We’re Wasting More Than Food

Food found in NZ waste bins (Love Food Hate Waste NZ / CC BY-SA)

Contributing Writer Andrej Dovciak, ’21

Advising children to finish the food on a plate might be the extent that most families go to in an attempt to avoid wasting food, and for the most part that is all that’s really necessary for families to do. Although food waste is an enormous problem, especially in light of growing knowledge of anthropogenic climate change, efforts of individuals and families are valuable, but not as important as those that must be undertaken by the food industry itself. A large quantity of food is wasted even before it would be reaching the consumers. In fact, farmers are often forced not to harvest some crops because it would be too expensive to do so, and those entire crops may go to waste. 

In 2010, $161 billion worth of food was wasted in the US alone, reflecting that 24% of all cropland and water used in farming was used in creating waste. If greater effort is made to prevent food waste higher up in the food industry, much of that food that goes to waste can be effectively used. According to environmental researchers Yosuke Munesue, Toshihiko Masui, and Takesato Fushima, a 30% decrease in food waste could save 100 million acres of cropland by 2030. 
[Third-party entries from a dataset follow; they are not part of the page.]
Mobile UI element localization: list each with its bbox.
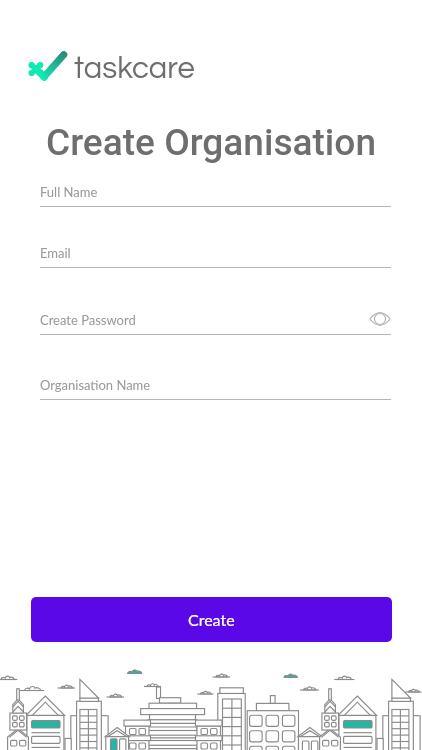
staticText: Create Organisation <box>0 121 422 164</box>
staticText: Organisation Name <box>40 377 151 393</box>
button[interactable]: Show password <box>368 309 392 329</box>
button[interactable]: Create <box>31 597 392 642</box>
staticText: Full Name <box>40 184 98 200</box>
staticText: taskcare <box>74 53 195 85</box>
staticText: Create <box>188 610 235 629</box>
staticText: Create Password <box>40 312 136 328</box>
staticText: Email <box>40 245 71 261</box>
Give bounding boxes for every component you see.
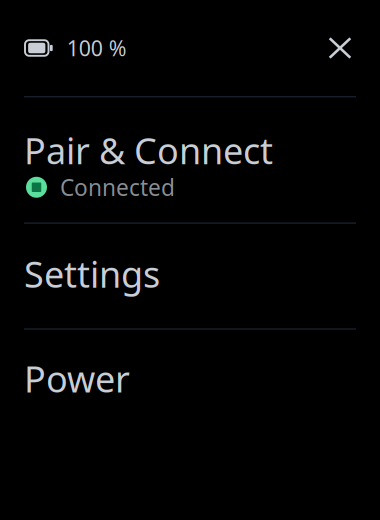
staticText: Connected [60, 172, 175, 202]
staticText: Pair & Connect [24, 126, 273, 174]
button[interactable]: Pair & Connect [0, 97, 380, 222]
staticText: 100 % [67, 34, 127, 62]
button[interactable]: Close [318, 26, 362, 70]
button[interactable]: Settings [0, 224, 380, 328]
staticText: Settings [24, 250, 160, 298]
staticText: Power [24, 355, 130, 402]
button[interactable]: Power [0, 330, 380, 434]
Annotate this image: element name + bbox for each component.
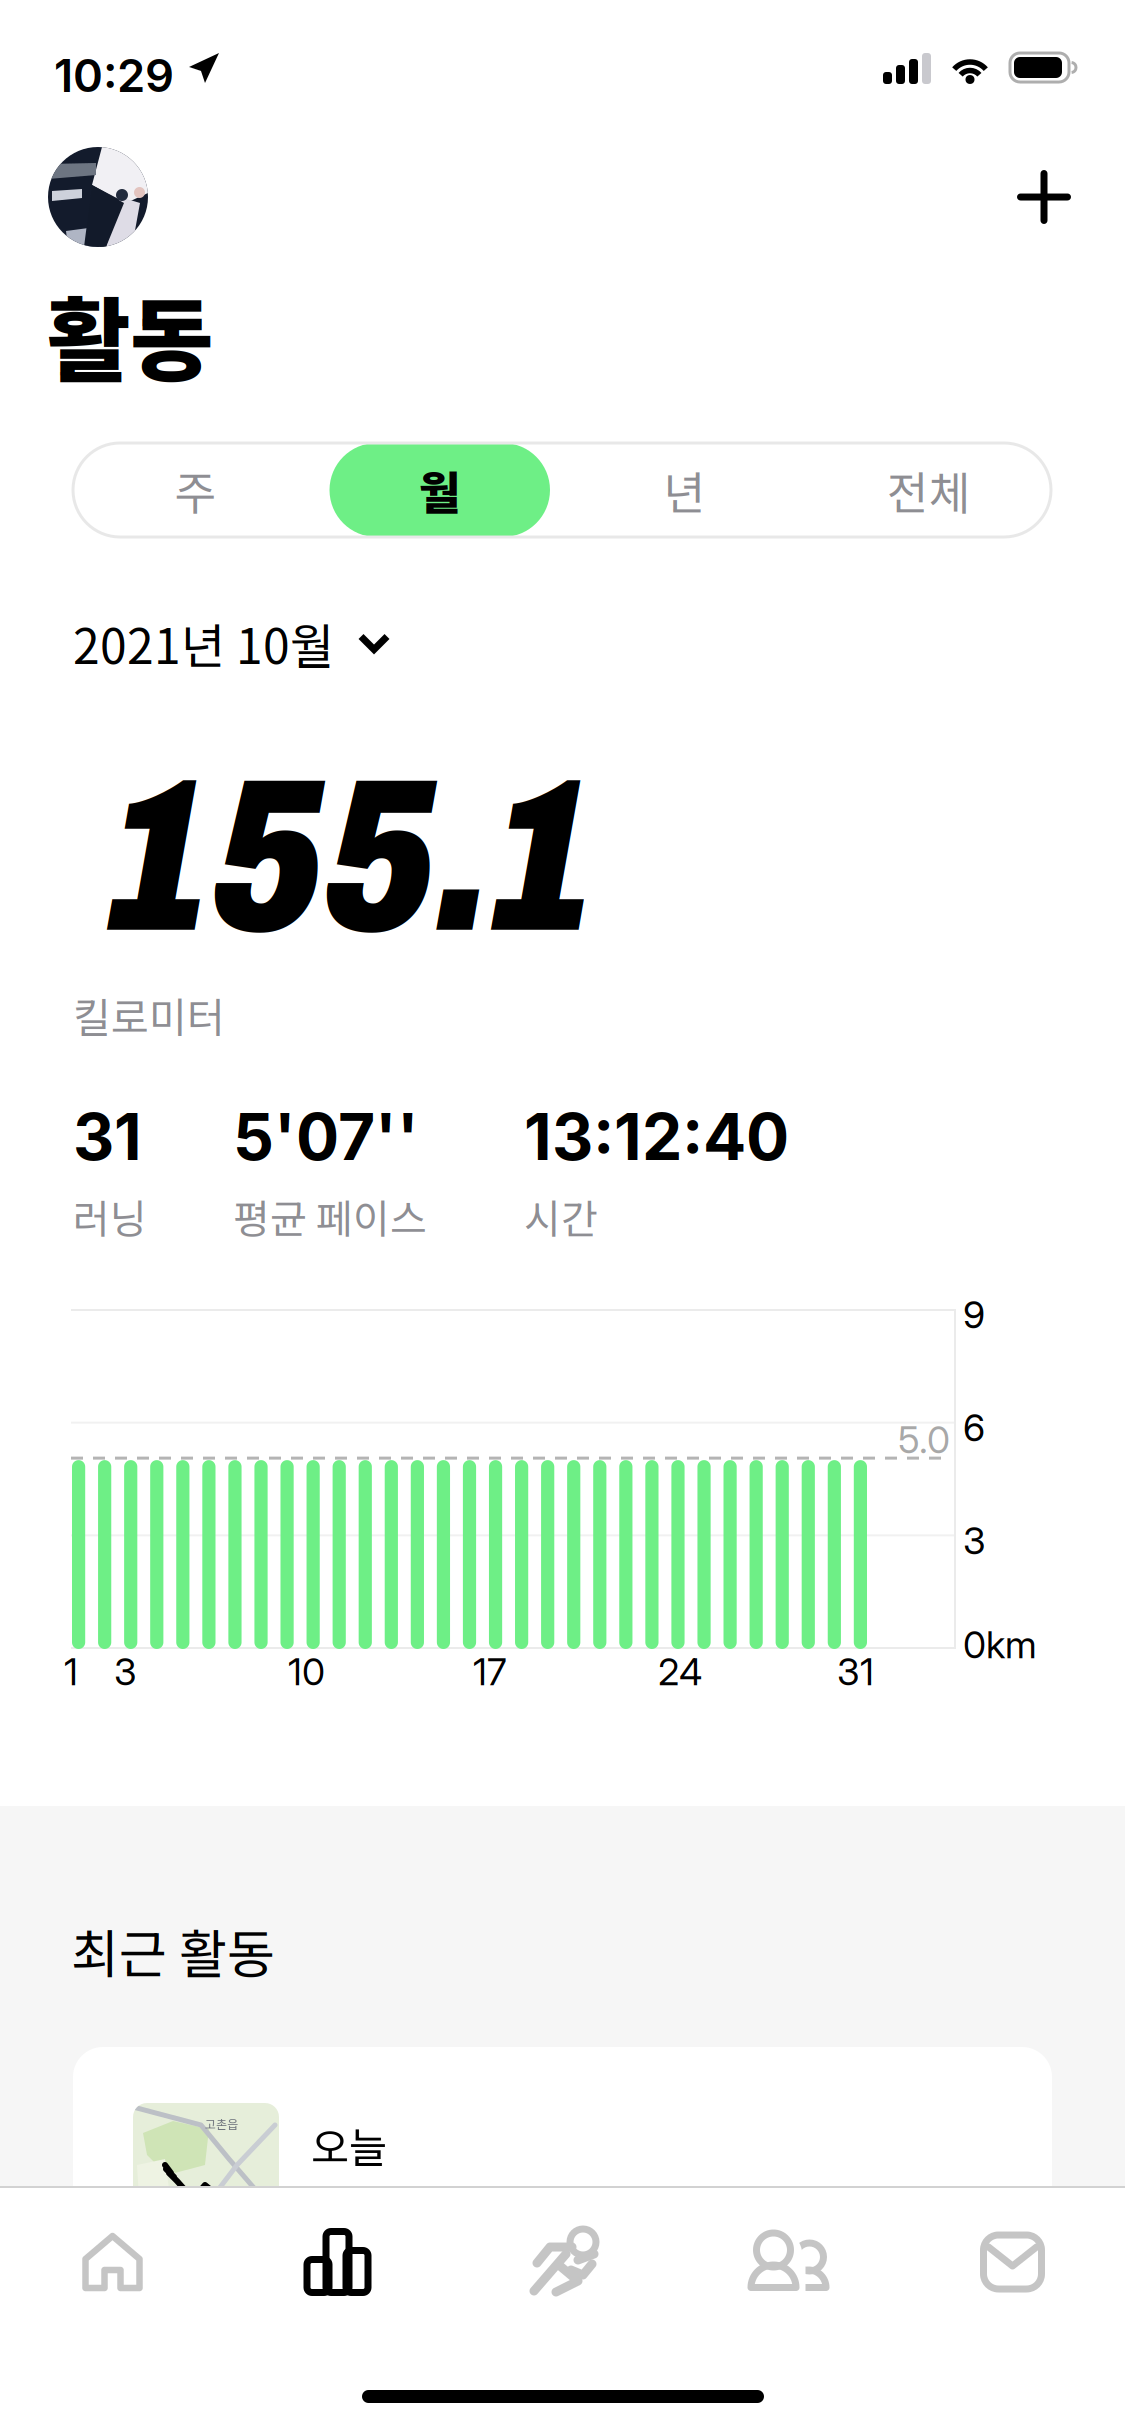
staticText: 3 [963, 1518, 986, 1563]
button[interactable]: 고촌읍 [73, 2047, 1052, 2347]
button[interactable]: Home [0, 2188, 225, 2336]
button[interactable]: Activity [225, 2188, 450, 2336]
staticText: 시간 [524, 1187, 598, 1245]
staticText: 13:12:40 [524, 1098, 789, 1175]
button[interactable]: 월 [318, 443, 562, 537]
staticText: 31 [73, 1098, 142, 1175]
staticText: 17 [473, 1649, 507, 1694]
staticText: 전체 [887, 457, 971, 523]
staticText: 5.0 [898, 1417, 950, 1462]
staticText: 31 [837, 1649, 874, 1694]
staticText: 24 [658, 1649, 702, 1694]
staticText: 오늘 [311, 2115, 387, 2175]
staticText: 러닝 [73, 1187, 147, 1245]
button[interactable]: 주 [73, 443, 318, 537]
button[interactable]: Add activity [976, 129, 1112, 265]
staticText: 고촌읍 [205, 2115, 238, 2132]
staticText: 최근 활동 [71, 1913, 275, 1988]
staticText: 10 [288, 1649, 325, 1694]
button[interactable]: Run [450, 2188, 675, 2336]
staticText: 월 [419, 457, 461, 523]
staticText: 5'07'' [233, 1098, 419, 1175]
button[interactable]: Inbox [900, 2188, 1125, 2336]
staticText: 주 [174, 457, 216, 523]
staticText: 2021년 10월 [73, 608, 334, 678]
staticText: 155.1 [109, 739, 596, 976]
button[interactable]: 전체 [806, 443, 1051, 537]
staticText: 년 [663, 457, 705, 523]
staticText: 6 [963, 1405, 985, 1450]
button[interactable]: Club [675, 2188, 900, 2336]
staticText: 킬로미터 [73, 985, 225, 1045]
staticText: 활동 [47, 268, 213, 399]
staticText: 1 [64, 1649, 78, 1694]
staticText: 3 [114, 1649, 137, 1694]
button[interactable]: 년 [562, 443, 806, 537]
staticText: 0km [963, 1622, 1037, 1667]
staticText: 9 [963, 1292, 985, 1337]
button[interactable]: 2021년 10월 [73, 608, 390, 678]
staticText: 평균 페이스 [233, 1187, 427, 1245]
button[interactable]: Profile [48, 147, 148, 247]
staticText: 10:29 [54, 48, 174, 103]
Already some projects that aim to decrease food waste are in motion. In Seoul, 95% of food waste is recycled, and in parts of the US, government subsidies for farmers would permit farmers to harvest all of their crops and donate the crops from otherwise unharvested fields to food banks. New York City has the largest composting program in the nation, which helps manage food waste from homes and restaurants, but an additional 5% decrease to commercial food waste in the city would save 120,000 metric tons of carbon dioxide from being released into the atmosphere each year. Such initiatives to limit food waste both before and at the consumer level are great examples of what can be done, yet the focus should be shifted towards the restaurants, supermarkets, and farms, rather than on the consumers. The biggest differences can be made above the level of the average family. 

Increasing the efficiency of harvesting and transporting foods, and developing markets for fully functional food that is not as aesthetically pleasing will make huge strides towards managing the desperate food waste problem facing the world right now. How can up to a third of the world’s food be wasted while starvation threatens populations all over the world? Avoiding food waste as a consumer is valuable, the more people who personally involve themselves the better, but to be truly effective in solving the food waste crisis, the problem must be handled closer to its source. 


  • Bolos, Laura Andreea, et. al. “Consumer Choice Food Waste: Can Nudging Help?” Choices, vol.34, no. 1, 2019, pp. 1-7. JSTOR. 
  • Boys, Kathryn A, and Bradley J. Richard. “Examining Food Loss and Food Waste in the United States.” Choices, vol. 34, no. 1, 2019, pp. 1-3.  
  • Munesue, Yosuke, Toshihiko Masui, and Takesato Fushima. “The Effects of Reducing Food Losses and Food Waste On Global Food Insecurity, Natural Resources, and Greenhouse Gas Emissions.” Environmental Economics and Policy Studies, vol. 17, no. 1, 2015, pp. 43-77. ProQuest.
  • Nierenberg, Amelia. “One Thing Your City Can Do: Reduce Food Waste.” The New York Times, Dec. 11 2019.
  • “Waste Not, Want Not Initiative Aims To Reduce Food Waste, Food Insecurity.” US Fed News Service. Including US State News, Jul 01, 2017. ProQuest.